§ Task data
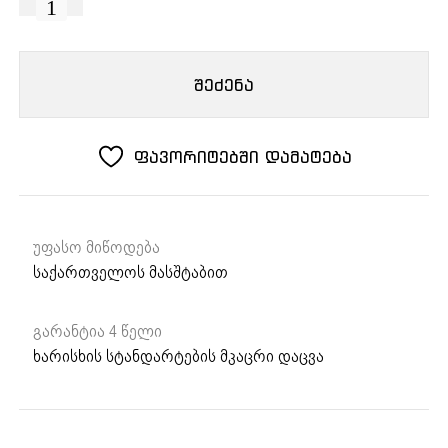
რაოდენობა:
FRANKE
ჩასაშენებელი
შეძენა
გამწოვი
FBFE
WH
ფავორიტებში დამატება
MATT
A52
უფასო მიწოდება
საქართველოს მასშტაბით
გარანტია 4 წელი
ხარისხის სტანდარტების მკაცრი დაცვა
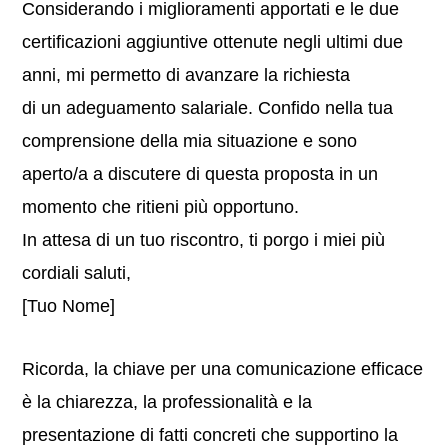
Considerando i miglioramenti apportati e le due
certificazioni aggiuntive ottenute negli ultimi due
anni, mi permetto di avanzare la richiesta
di un adeguamento salariale. Confido nella tua
comprensione della mia situazione e sono
aperto/a a discutere di questa proposta in un
momento che ritieni più opportuno.
In attesa di un tuo riscontro, ti porgo i miei più
cordiali saluti,
[Tuo Nome]
Ricorda, la chiave per una comunicazione efficace
è la chiarezza, la professionalità e la
presentazione di fatti concreti che supportino la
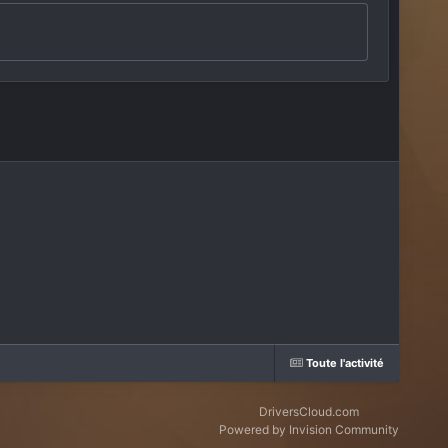
Toute l'activité
DriversCloud.com
Powered by Invision Community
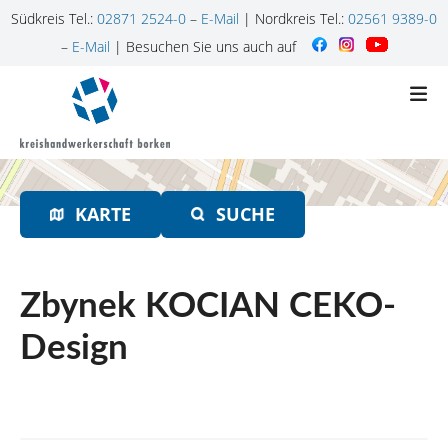
Südkreis Tel.:
02871 2524-0
–
E-Mail
| Nordkreis Tel.:
02561 9389-0
–
E-Mail
| Besuchen Sie uns auch auf
Z
u
m
I
n
h
KARTE
SUCHE
a
l
t
s
Zbynek KOCIAN CEKO-
p
r
Design
i
n
g
e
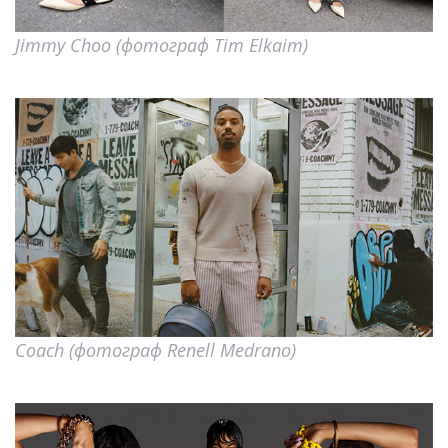
Jimmy Choo (фотограф Tim Elkaim)
Coach (фотограф Renell Medrano)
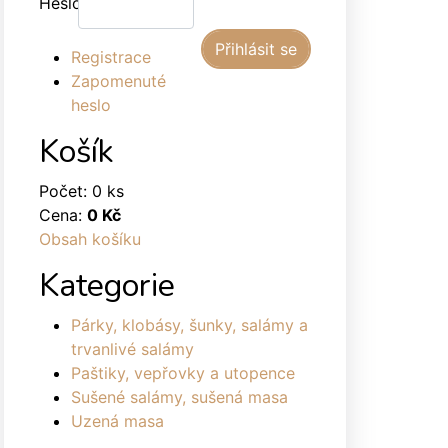
Heslo:
Registrace
Zapomenuté
heslo
Košík
Počet: 0 ks
Cena:
0 Kč
Obsah košíku
Kategorie
Párky, klobásy, šunky, salámy a
trvanlivé salámy
Paštiky, vepřovky a utopence
Sušené salámy, sušená masa
Uzená masa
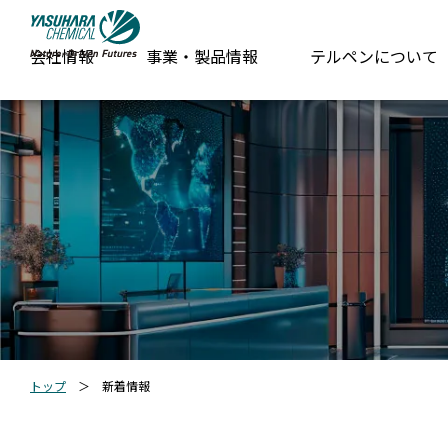
会社情報
事業・製品情報
テルペンについて
トップ
＞
新着情報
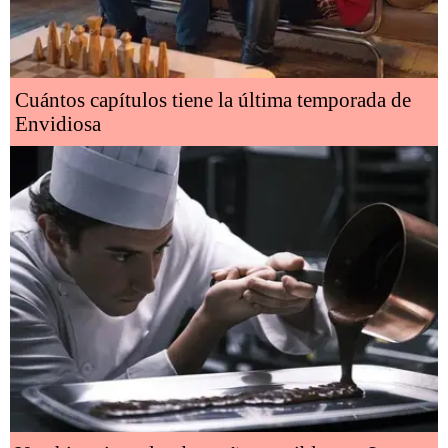
Cuántos capítulos tiene la última temporada de
Envidiosa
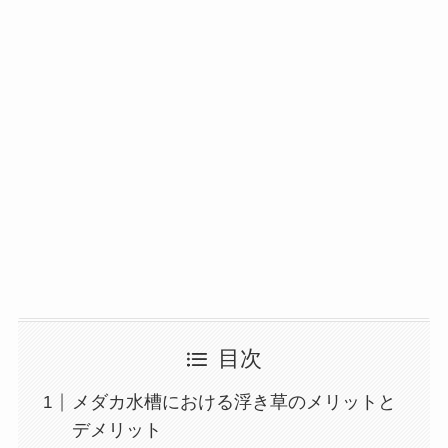
目次
メダカ水槽における浮き草のメリットと
デメリット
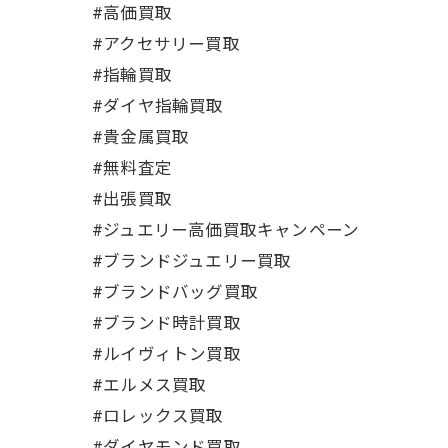
#高価買取
#アクセサリー買取
#指輪買取
#ダイヤ指輪買取
#貴金属買取
#無料査定
#出張買取
#ジュエリー高価買取キャンペーン
#ブランドジュエリー買取
#ブランドバッグ買取
#ブランド時計買取
#ルイヴィトン買取
#エルメス買取
#ロレックス買取
#ダイヤモンド買取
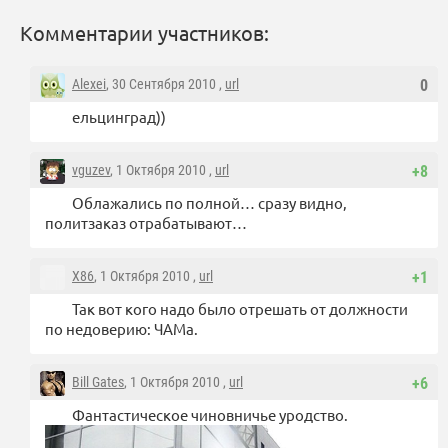
Комментарии участников:
Alexei
, 30 Сентября 2010 ,
url
0
ельцинград))
vguzev
, 1 Октября 2010 ,
url
+8
Облажались по полной… сразу видно,
политзаказ отрабатывают…
X86
, 1 Октября 2010 ,
url
+1
Так вот кого надо было отрешать от должности
по недоверию: ЧАМа.
Bill Gates
, 1 Октября 2010 ,
url
+6
Фантастическое чиновничье уродство.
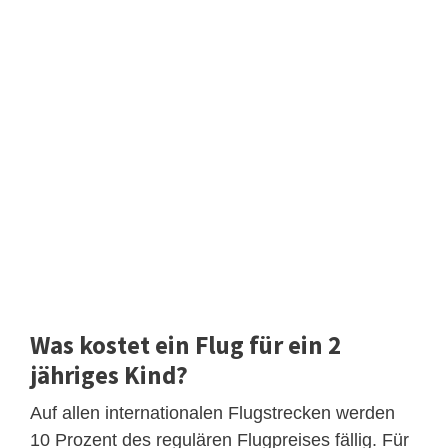
Was kostet ein Flug für ein 2
jähriges Kind?
Auf allen internationalen Flugstrecken werden
10 Prozent des regulären Flugpreises fällig. Für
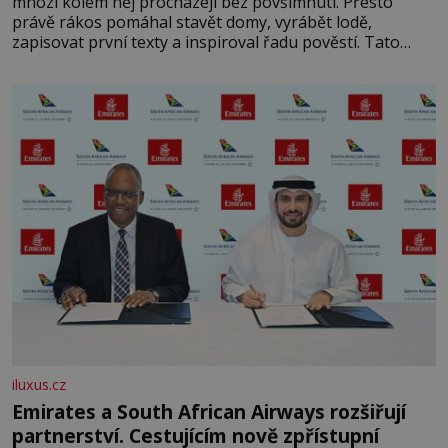
mnozí kolem něj procházejí bez povšimnutí. Přesto
právě rákos pomáhal stavět domy, vyrábět lodě,
zapisovat první texty a inspiroval řadu pověstí. Tato
skromná, ale užitečná rostlina provází člověka už tisíce
let. Většina lidí vnímá rákos jen jako obyčejnou kulisu
letního koupání. Stačí se však podívat
iluxus.cz
Emirates a South African Airways rozšiřují
partnerství. Cestujícím nově zpřístupní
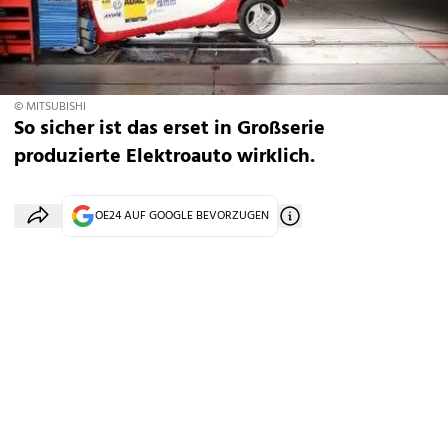
© MITSUBISHI
So sicher ist das erset in Großserie
produzierte Elektroauto wirklich.
OE24 AUF GOOGLE BEVORZUGEN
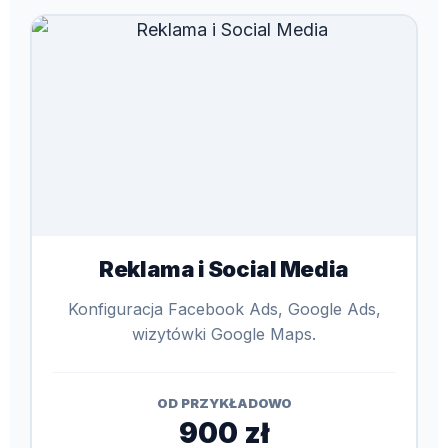
Reklama i Social Media
Konfiguracja Facebook Ads, Google Ads,
wizytówki Google Maps.
OD PRZYKŁADOWO
900 zł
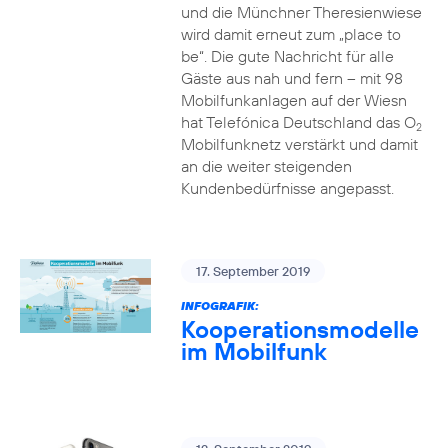
und die Münchner Theresienwiese
wird damit erneut zum „place to
be“. Die gute Nachricht für alle
Gäste aus nah und fern – mit 98
Mobilfunkanlagen auf der Wiesn
hat Telefónica Deutschland das O
2
Mobilfunknetz verstärkt und damit
an die weiter steigenden
Kundenbedürfnisse angepasst.
17. September 2019
INFOGRAFIK:
Kooperationsmodelle
im Mobilfunk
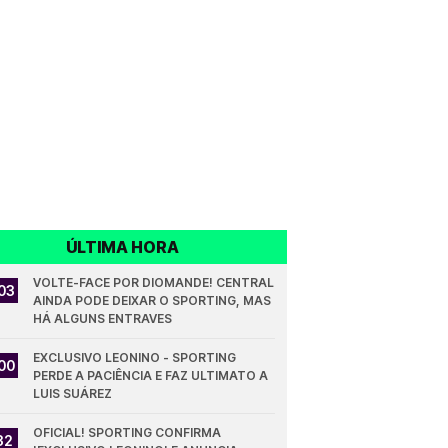
ÚLTIMA HORA
VOLTE-FACE POR DIOMANDE! CENTRAL 
03
AINDA PODE DEIXAR O SPORTING, MAS 
HÁ ALGUNS ENTRAVES
EXCLUSIVO LEONINO - SPORTING 
00
PERDE A PACIÊNCIA E FAZ ULTIMATO A 
LUIS SUÁREZ
OFICIAL! SPORTING CONFIRMA 
32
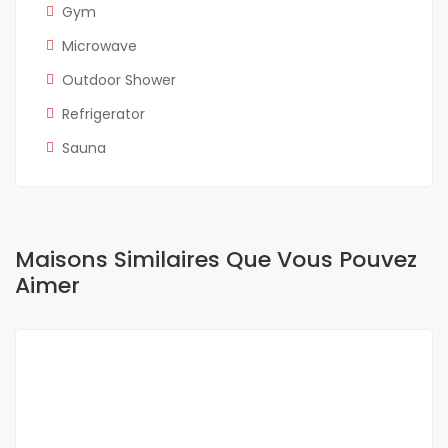
Gym
Microwave
Outdoor Shower
Refrigerator
Sauna
Maisons Similaires Que Vous Pouvez
Aimer
A LOUER
NEUF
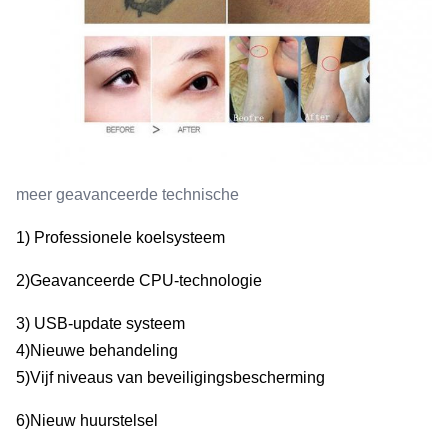
meer geavanceerde technische
1) Professionele koelsysteem
2)Geavanceerde CPU-technologie
3) USB-update systeem
4)Nieuwe behandeling
5)Vijf niveaus van beveiligingsbescherming
6)Nieuw huurstelsel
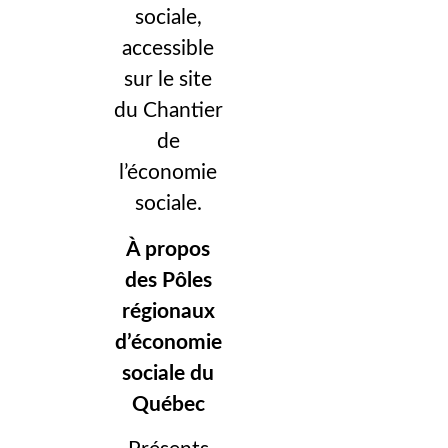
sociale,
accessible
sur le site
du Chantier
de
l’économie
sociale.
À propos
des Pôles
régionaux
d’économie
sociale du
Québec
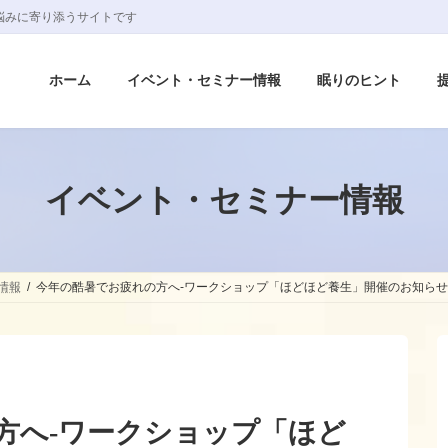
悩みに寄り添うサイトです
ホーム
イベント・セミナー情報
眠りのヒント
イベント・セミナー情報
情報
今年の酷暑でお疲れの方へ-ワークショップ「ほどほど養生」開催のお知らせ
方へ-ワークショップ「ほど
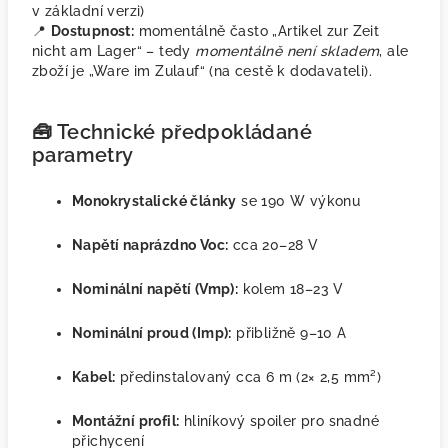
v základní verzi)
📍
Dostupnost:
momentálně často „Artikel zur Zeit
nicht am Lager“ – tedy
momentálně není skladem
, ale
zboží je „Ware im Zulauf“ (na cestě k dodavateli).
🧰 Technické předpokládané
parametry
Monokrystalické články
se 190 W výkonu
Napětí naprázdno Voc:
cca 20–28 V
Nominální napětí (Vmp):
kolem 18–23 V
Nominální proud (Imp):
přibližně 9–10 A
Kabel:
předinstalovaný cca 6 m (2× 2,5 mm²)
Montážní profil:
hliníkový spoiler pro snadné
přichycení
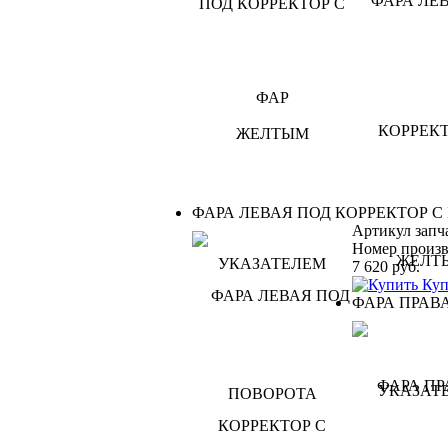
ФАРА ЛЕВАЯ ПОД КОРРЕКТОР 
Артикул запч
Номер произв
7 620
руб.
Куп
ФАРА ПРАВ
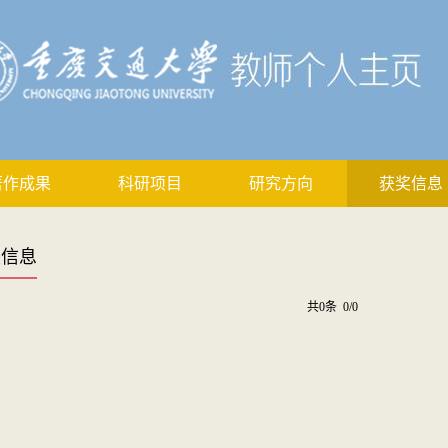
著作成果
科研项目
研究方向
获奖信息
奖信息
共0条 0/0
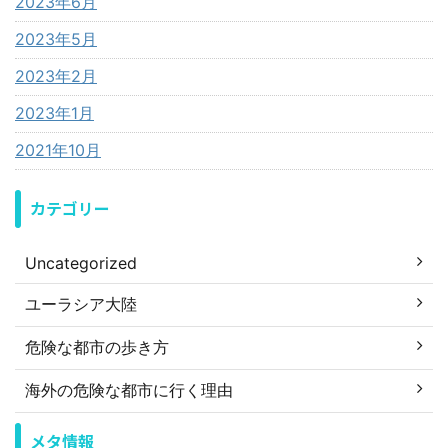
2023年6月
2023年5月
2023年2月
2023年1月
2021年10月
カテゴリー
Uncategorized
ユーラシア大陸
危険な都市の歩き方
海外の危険な都市に行く理由
メタ情報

§ Exercise goal
Please say how many lines in the entries hold the string "momentálně". Give only the number.

§ Response for this exercise
2